Qui bisogna distinguere. Le grandi imprese e le grandi banche tedesche, assieme allo strato più ricco della popolazione di quel paese, hanno senz’altro tratto forte vantaggio dall’unione monetaria. Lo stesso non si può dire di vasti strati di lavoratori tedeschi, che hanno beneficiato in misura marginale degli aumenti di produttività del lavoro di questi anni, e dei milioni di lavoratori precarizzati e sottopagati che caratterizzano il panorama economico di quel paese soprattutto nel settore dei servizi. Questo apparente paradosso si spiega facilmente: se gioco tutte le mie carte sull’export, e a questo obiettivo sacrifico i salari, è ovvio che il risultato saranno imprese esportatrici più ricche e vasti strati di lavoratori più poveri. Il dato citato a suo tempo da Bofinger, uno dei saggi economici del governo tedesco nella passata legislatura, dice tutto: dal 1999 al 2008 i salari reali tedeschi nei settori esposti alla concorrenza internazionale sono diminuiti del 9% in termini reali. Questo spiega molte cose anche delle attuali difficoltà della cancelliera. 

Veniamo all’Italia. Adesso le cito Calenda: “Uno stato con il 130% di rapporto debito/Pil senza euro fallisce”. Come commenta?

Come sa chiunque abbia minimamente studiato queste cose, è molto più facile fallire stando nell’euro che fuori. Per il semplice motivo che il debito denominato in euro è di fatto debito in una valuta estera, oltretutto in un contesto istituzionale in cui la banca centrale è indipendente ed è proibito — salvo in casi eccezionali — il finanziamento del debito pubblico degli Stati da parte della stessa Bce.

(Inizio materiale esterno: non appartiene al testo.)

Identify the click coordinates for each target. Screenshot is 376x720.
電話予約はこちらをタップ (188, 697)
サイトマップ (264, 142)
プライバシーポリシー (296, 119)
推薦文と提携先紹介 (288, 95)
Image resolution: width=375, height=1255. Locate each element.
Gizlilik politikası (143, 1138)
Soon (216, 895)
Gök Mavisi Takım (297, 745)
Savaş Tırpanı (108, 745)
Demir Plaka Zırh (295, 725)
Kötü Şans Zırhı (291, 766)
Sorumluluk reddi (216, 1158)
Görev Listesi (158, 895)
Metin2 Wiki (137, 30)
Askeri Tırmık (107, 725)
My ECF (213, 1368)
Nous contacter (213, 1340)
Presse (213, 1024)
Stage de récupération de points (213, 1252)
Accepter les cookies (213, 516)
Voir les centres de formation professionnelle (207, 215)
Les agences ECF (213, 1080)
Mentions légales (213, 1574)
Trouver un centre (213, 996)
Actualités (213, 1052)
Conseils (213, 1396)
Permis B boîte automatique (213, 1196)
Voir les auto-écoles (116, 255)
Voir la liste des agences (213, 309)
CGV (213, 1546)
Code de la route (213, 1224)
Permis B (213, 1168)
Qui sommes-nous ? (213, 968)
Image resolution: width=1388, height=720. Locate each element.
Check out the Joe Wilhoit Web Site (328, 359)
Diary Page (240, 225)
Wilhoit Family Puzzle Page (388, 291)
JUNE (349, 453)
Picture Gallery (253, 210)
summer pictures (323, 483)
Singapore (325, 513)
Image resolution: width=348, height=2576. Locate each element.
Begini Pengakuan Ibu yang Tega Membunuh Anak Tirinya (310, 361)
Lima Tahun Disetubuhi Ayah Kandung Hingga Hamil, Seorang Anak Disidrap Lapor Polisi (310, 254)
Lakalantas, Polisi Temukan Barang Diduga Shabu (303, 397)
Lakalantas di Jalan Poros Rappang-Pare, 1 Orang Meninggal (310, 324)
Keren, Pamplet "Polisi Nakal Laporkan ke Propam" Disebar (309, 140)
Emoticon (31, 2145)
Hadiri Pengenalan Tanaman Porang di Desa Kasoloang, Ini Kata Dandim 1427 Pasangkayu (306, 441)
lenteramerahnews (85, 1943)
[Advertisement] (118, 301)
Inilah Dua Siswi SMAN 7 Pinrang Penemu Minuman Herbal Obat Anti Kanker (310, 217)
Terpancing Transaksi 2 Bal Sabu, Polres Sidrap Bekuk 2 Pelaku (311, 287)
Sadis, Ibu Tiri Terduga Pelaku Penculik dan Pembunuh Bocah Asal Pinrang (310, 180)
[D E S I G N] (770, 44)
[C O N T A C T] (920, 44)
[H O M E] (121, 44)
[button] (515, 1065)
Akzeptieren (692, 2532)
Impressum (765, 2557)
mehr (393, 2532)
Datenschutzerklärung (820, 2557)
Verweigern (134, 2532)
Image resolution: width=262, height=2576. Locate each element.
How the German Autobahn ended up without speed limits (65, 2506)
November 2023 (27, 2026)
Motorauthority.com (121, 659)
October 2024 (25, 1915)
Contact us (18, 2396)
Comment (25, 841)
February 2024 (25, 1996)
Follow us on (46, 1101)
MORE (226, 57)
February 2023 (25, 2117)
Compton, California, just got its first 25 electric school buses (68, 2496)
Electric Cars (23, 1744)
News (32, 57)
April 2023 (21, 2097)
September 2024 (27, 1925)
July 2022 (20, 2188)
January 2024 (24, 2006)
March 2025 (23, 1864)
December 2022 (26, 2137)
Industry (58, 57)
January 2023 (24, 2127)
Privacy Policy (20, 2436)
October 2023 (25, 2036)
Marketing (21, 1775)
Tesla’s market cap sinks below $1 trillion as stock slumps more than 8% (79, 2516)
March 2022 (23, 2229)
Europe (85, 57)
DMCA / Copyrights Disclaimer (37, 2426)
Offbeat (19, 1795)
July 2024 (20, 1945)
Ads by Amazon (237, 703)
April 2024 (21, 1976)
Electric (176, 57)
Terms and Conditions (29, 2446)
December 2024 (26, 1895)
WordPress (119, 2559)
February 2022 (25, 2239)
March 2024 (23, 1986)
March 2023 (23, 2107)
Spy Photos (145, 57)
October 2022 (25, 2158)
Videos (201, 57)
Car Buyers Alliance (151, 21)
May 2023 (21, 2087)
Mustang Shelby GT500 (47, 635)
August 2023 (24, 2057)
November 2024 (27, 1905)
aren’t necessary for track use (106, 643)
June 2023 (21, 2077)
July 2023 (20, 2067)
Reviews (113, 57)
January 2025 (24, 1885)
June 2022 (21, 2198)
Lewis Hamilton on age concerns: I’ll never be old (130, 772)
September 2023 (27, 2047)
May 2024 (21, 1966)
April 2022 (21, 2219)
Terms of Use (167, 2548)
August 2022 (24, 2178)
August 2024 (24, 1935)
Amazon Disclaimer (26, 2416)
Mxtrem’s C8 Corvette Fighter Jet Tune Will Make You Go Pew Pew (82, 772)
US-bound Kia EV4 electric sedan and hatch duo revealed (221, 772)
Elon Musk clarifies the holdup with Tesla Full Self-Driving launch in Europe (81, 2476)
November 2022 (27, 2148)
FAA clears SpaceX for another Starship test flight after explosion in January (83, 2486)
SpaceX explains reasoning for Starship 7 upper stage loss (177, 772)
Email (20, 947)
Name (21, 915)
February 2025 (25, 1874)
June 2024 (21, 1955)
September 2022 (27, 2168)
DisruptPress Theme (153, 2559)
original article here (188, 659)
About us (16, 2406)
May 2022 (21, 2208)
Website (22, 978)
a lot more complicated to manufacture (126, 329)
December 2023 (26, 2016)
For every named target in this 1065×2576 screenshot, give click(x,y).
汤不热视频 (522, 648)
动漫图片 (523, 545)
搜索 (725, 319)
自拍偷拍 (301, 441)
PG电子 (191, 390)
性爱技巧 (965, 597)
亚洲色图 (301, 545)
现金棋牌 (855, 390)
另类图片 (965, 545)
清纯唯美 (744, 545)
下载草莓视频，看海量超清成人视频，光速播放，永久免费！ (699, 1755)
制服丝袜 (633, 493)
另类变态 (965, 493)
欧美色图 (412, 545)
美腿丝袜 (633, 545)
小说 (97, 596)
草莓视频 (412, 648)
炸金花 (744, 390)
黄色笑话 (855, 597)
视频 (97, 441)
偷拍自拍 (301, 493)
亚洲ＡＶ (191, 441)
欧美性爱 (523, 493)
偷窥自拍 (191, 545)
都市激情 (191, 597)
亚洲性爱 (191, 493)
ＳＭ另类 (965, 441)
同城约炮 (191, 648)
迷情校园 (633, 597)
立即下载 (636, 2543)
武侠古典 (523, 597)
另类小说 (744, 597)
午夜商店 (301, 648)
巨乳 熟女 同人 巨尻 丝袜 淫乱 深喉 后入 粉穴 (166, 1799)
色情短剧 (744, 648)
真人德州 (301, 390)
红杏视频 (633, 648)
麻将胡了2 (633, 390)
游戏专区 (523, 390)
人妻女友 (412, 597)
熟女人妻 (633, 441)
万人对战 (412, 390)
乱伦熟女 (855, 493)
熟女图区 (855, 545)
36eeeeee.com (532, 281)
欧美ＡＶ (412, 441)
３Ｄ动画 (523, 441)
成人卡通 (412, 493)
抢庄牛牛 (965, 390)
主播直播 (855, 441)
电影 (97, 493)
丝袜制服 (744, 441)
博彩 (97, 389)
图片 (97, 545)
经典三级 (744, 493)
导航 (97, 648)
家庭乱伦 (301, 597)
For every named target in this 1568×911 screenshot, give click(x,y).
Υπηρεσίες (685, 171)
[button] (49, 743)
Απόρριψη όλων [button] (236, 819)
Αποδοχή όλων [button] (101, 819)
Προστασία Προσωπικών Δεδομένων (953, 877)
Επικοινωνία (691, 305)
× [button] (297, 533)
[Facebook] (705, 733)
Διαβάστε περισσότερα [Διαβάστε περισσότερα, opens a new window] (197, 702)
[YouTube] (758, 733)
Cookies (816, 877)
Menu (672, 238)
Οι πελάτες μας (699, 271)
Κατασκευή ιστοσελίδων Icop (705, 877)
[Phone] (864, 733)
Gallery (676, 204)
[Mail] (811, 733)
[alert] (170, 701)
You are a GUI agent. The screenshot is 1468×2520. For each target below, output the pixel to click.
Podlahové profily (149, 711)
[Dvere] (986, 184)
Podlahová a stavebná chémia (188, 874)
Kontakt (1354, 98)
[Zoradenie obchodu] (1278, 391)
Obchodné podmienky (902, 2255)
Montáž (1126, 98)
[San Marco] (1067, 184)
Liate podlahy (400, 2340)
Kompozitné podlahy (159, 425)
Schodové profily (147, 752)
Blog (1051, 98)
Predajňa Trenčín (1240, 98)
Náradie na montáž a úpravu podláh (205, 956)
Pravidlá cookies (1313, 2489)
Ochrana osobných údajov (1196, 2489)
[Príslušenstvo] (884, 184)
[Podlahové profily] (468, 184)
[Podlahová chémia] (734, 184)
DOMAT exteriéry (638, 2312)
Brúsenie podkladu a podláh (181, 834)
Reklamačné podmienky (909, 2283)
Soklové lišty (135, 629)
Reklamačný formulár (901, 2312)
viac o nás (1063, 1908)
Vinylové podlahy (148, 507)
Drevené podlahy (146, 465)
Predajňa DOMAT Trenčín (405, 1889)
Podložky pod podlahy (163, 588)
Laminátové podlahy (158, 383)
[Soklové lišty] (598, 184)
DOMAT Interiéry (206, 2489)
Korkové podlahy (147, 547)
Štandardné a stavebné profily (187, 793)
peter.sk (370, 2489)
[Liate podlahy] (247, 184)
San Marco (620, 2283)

Per una trattazione seria ed equilibrata di questi temi l’ex ministro Calenda può utilmente rivolgersi alla lettura del libro di Giovanni Siciliano Vivere e morire di euro

La fine del Pd insegna qualcosa anche ai tedeschi, ammesso che ne conoscano l’esistenza?

Se non ricordo male negli ultimi sondaggi la Sdp ha percentuali di voto inferiori a quelle del Pd. 

Come può l’Italia investire sulla crescita senza cadere nella trappola dello spread?

Io credo che una politica seria finalizzata alla crescita, essendo l’unica politica in grado di ridurre il debito nel medio periodo, possa essere raccontata a chi opera sui mercati e risultare convincente. La politica basata sulla paura e sul ricatto dello spread è comunque la politica peggiore. Anche ai fini della riduzione del debito. Il governo che ha tagliato di più, quello di Monti, ci ha lasciato con il 13% in più di debito pubblico.

E che cosa ha penalizzato di più la nostra crescita?

Sono stati precisamente i tagli, in particolare agli investimenti.